Identification of a specific APOE transcript and functional elements associated with Alzheimer’s disease

To elucidate the mechanism of AD risk variants and its connections with transcriptomic, genetic, and epigenetic features within the context of AD, we harnessed the power of available multi-omics datasets sourced from diverse brain regions and two ancestries. Table 1 contains comprehensive demographic information pertaining to the participants in our analysis. It is noteworthy that while certain facets of this dataset have previously been analyzed in studies exploring brain phenotypes [21, 32], these earlier investigations predominantly emphasized genome-wide patterns. In contrast, our current study is distinct in its focus to unravel the intricate regulatory mechanisms operating within the APOE locus. As Fig. 1A and Supplementary Fig. S3 illustrate, we link AD genome-wide significant risk alleles (‘AD alleles’ hereafter) at the APOE locus to APOE gene and transcripts expression. Then, we link AD alleles to DNA methylation levels. Finally, we use ChIP-seq to prioritize functional SNPs. As a novel contribution, we present, for the first time, compelling associations between AD-associated risk SNPs and important functional elements at the APOE locus (Fig. 1B).

Fig. 1figure 1

Overview of APOE study in human postmortem brain (A) and novel AD risk factors (genetic, transcriptomic, and epigenetic elements) and their relative position at the APOE locus (B). Brain collection: ROSMAP, The Religious Orders Study and the Memory and Aging Project; LIBD, Lieber Institute for Brain Development. Ancestry: EA, European Ancestry; AA, African American. Brain region: DLPFC, dorsolateral prefrontal cortex; PCC, posterior cingulate cortex; AC, anterior cingulate cortex. Green boxes represent exons; blue boxes represent untranslated regions (UTRs); Me represents methylation site; peaks represent active chromatin regions; 3 solid blue lines represent genomic DNA

Our investigative journey commenced with a comprehensive exploration of the APOE locus, extracting transcriptomic, methylation, and histone modification features from the ROSMAP dorsolateral prefrontal cortex (DLPFC) dataset (see data availability). Serving as our cornerstone, this brain region formed the basis for probing APOE gene expression, encompassing bulk tissue RNA-seq (n = 573), histone modification through H3K9ac ChIP-seq (n = 615), and DNA methylation utilizing the 450 K Illumina array (n = 667). Expanding our exploration, we delved into APOE locus-associated attributes within two additional brain regions: the posterior cingulate cortex (PCC), comprising a sample size of n = 499, and the anterior cingulate cortex (AC), comprising n = 433 samples, with the intent of capturing the expression profiles in different brain regions. The overlapped samples across three brain regions can be found in Supplementary Fig. S4. Applying a congruent methodology, the LIBD dataset (see Methods) became another vital resource for investigation. With the DLPFC brain region at its core, this dataset facilitated the accumulation of additional bulk RNA-seq data from European ancestry individuals (n = 376) and African Americans (n = 216).

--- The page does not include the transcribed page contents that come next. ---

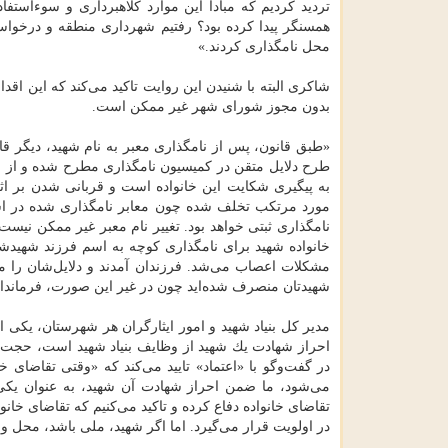
همسنگر پیدا كرده بود؟ رفتیم شهرداری منطقه و درخواست
محل نامگذاری كردند.»
شاكری البته با شنیدن این روایت تاكید می‌كند كه این اق
بدون مجوز شورای شهر غیر ممكن است.
«طبق قانون، پس از نامگذاری معبر به نام شهید، دیگر قا
طرح دلایل متقن در كمیسیون نامگذاری مطرح شده و از شو
به پیگیری شكایت این خانواده است و قربانی شدن بر اثر
مورد مرتكب تخلف شده چون معابر نامگذاری شده در اس
نامگذاری ثبتی خواهد بود. تغییر نام معبر غیر ممكن نیست 
خانواده شهید برای نامگذاری كوچه به اسم فرزند شهیدش
مشكلات اعصاب می‌شد. فرزندان آمدند و دلایل‌شان را مطر
شهیدتان منصرف شده‌اید چون در غیر این صورت، فرمانداری
مدیر كل بنیاد شهید و امور ایثارگران هر شهرستان، یك
احراز شهادت یك شهید از وظایف بنیاد شهید است، حجت‌ال
در گفت‌وگو با «اعتماد» تایید می‌كند كه «وقتی تقاضای خ
می‌شود، ما ضمن احراز شهادت آن شهید، به عنوان یكی
تقاضای خانواده دفاع كرده و تاكید می‌كنیم كه تقاضای خا
در اولویت قرار می‌گیرد. اما اگر شهید، ملی باشد، محل و 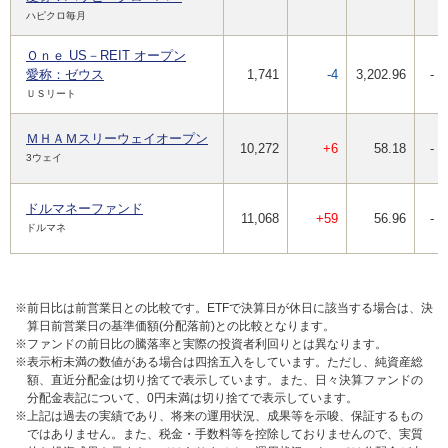
ハピクロ毎月
Ｏｎｅ US－REIT オープン
愛称：ゼウス
1,741
-4
3,202.96
-
ＵＳリート
ＭＨＡＭスリーウェイオープン
10,272
+6
58.18
-
3ウェイ
ドルマネーファンド
11,068
+59
56.96
-
ドルマネ
※前日比は前営業日との比較です。ETFで決算日が休日に該当する場合は、決
算日前営業日の基準価額(分配落前)との比較となります。
※ファンドの前日比の騰落率と実際の投資者利回りとは異なります。
※表示桁未満の数値がある場合は四捨五入をしています。ただし、純資産総
額、直近分配金は切り捨てで表示しています。また、日々決算ファンドの
分配金表記について、0円未満は切り捨てで表示しています。
※上記は過去の実績であり、将来の運用状況、成果等を示唆、保証するもの
ではありません。また、税金・手数料等を控除しておりませんので、実質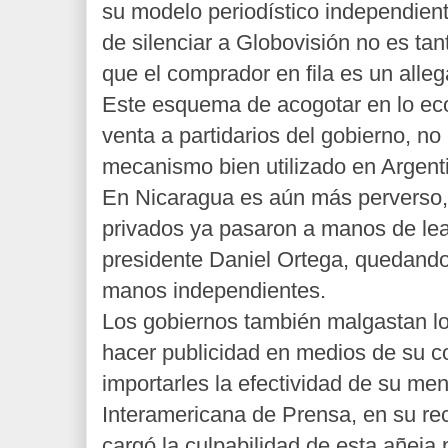
su modelo periodístico independiente
de silenciar a Globovisión no es ta
que el comprador en fila es un alle
Este esquema de acogotar en lo eco
venta a partidarios del gobierno, n
mecanismo bien utilizado en Argenti
En Nicaragua es aún más perverso
privados ya pasaron a manos de leal
presidente Daniel Ortega, quedando
manos independientes.
Los gobiernos también malgastan lo
hacer publicidad en medios de su c
importarles la efectividad de su me
Interamericana de Prensa, en su re
cargó la culpabilidad de esta añeja 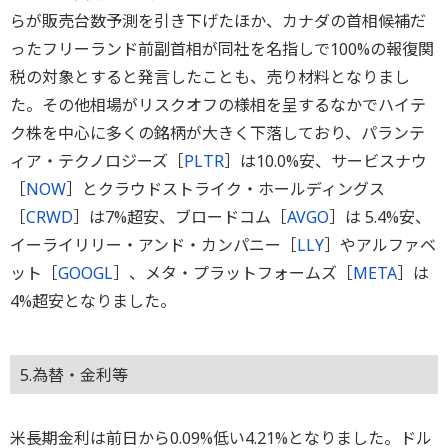
らが販売台数予測を引き下げたほか、カナダの首相候補だ
ったフリーランド前副首相が同社を名指しで100%の報復関
税の対象とすると発言したことも、売り材料となりまし
た。その他相場がリスクオフの様相を呈するなかでハイテ
ク株を中心に多くの銘柄が大きく下落しており、パランテ
ィア・テクノロジーズ［
PLTR
］は10.0%安、サービスナウ
［
NOW
］とクラウドストライク・ホールディングス
［
CRWD
］は7%超安、ブロードコム［
AVGO
］は 5.4%安、
イーライリリー・アンド・カンパニー［
LLY
］やアルファベ
ット［
GOOGL
］、メタ・プラットフォームズ［
META
］は
4%超安となりました。
5.為替・金利等
米長期金利は前日から0.09%低い4.21%となりました。ドル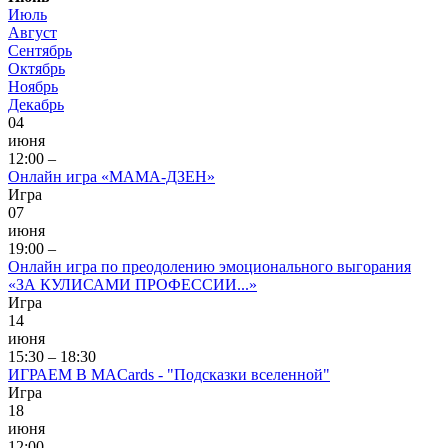
Июль
Август
Сентябрь
Октябрь
Ноябрь
Декабрь
04
июня
12:00 –
Онлайн игра «МАМА-ДЗЕН»
Игра
07
июня
19:00 –
Онлайн игра по преодолению эмоционального выгорания
«ЗА КУЛИСАМИ ПРОФЕССИИ...»
Игра
14
июня
15:30 – 18:30
ИГРАЕМ В MACards - "Подсказки вселенной"
Игра
18
июня
12:00 –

Because the vast majority of genes are regulated within an enhancer’s chromosomal position (cis-regulation), we limited our transcriptional mechanism studies to the 2 Mb region [33] containing the APOE gene. To select potential functional variants in the selected region, we extracted the genotypes of 6,428 high-quality SNPs from ROSMAP whole-genome sequencing data, 6,483 SNPs from LIBD European, and 10,838 SNPs from LIBD African for downstream analysis.

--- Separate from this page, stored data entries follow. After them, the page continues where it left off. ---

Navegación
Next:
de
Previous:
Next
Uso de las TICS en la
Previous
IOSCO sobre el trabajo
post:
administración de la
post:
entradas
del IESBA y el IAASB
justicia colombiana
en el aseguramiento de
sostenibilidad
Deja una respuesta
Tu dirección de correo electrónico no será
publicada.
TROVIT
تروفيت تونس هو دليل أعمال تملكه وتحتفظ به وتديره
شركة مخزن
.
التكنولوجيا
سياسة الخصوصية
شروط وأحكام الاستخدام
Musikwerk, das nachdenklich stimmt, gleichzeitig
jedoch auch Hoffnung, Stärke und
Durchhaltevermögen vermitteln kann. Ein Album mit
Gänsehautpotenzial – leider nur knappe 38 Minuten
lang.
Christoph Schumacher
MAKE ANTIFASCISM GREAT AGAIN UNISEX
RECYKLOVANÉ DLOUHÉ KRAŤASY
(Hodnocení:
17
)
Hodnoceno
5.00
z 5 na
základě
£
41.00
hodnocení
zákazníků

APOE jxn1.2.2 transcript is uniquely linked to specific AD risk-associated alleles in the APOE region

To pinpoint APOE's mRNA transcripts within specific gene regions, we employed an expression feature known as exon-exon junctions. This approach effectively tags specific transcripts, enhancing our ability to quantify them with a heightened degree of precision and specificity, as demonstrated by our recent postmortem brain studies [34,35,36]. Following the reads alignment and quality controls, our efforts yielded three distinct splicing junctions connecting exon 1 and exon 2, alongside a common junction spanning exon 2 and exon 3, as well as another common junction bridging exon 3 to exon 4 (Fig. 1B). Consequently, our focus homed in on the junction linking alternative exons 1 and 2, a pivotal choice given its capacity to delineate diverse APOE transcripts. Then, we combined the APOE gene expression information with genomic variants previously selected with the aim to identify the SNPs associated with the levels of the APOE transcripts identified. Specifically, we examined the association of selected variants with the global abundance of APOE expression (combining reads of all transcripts identified) as well as the abundance of each different spliced isoform. To this end, we conducted a linear regression model implemented in TensorQTL [22]. We used five principal components (PCs) derived from genotype data to correct population stratification, and K PCs derived from expression data to correct potential batch effects (detailed in Methods and Supplementary Table S1 & S2). Across the five RNA-seq datasets (Table 1), we identified an average of 57 k SNP-gene pairs and 5 M SNP-junction pairs at the APOE locus, about 6 k and 12 k cis-eQTLs at gene and junction levels with a false discovery rate (FDR) < 0.05.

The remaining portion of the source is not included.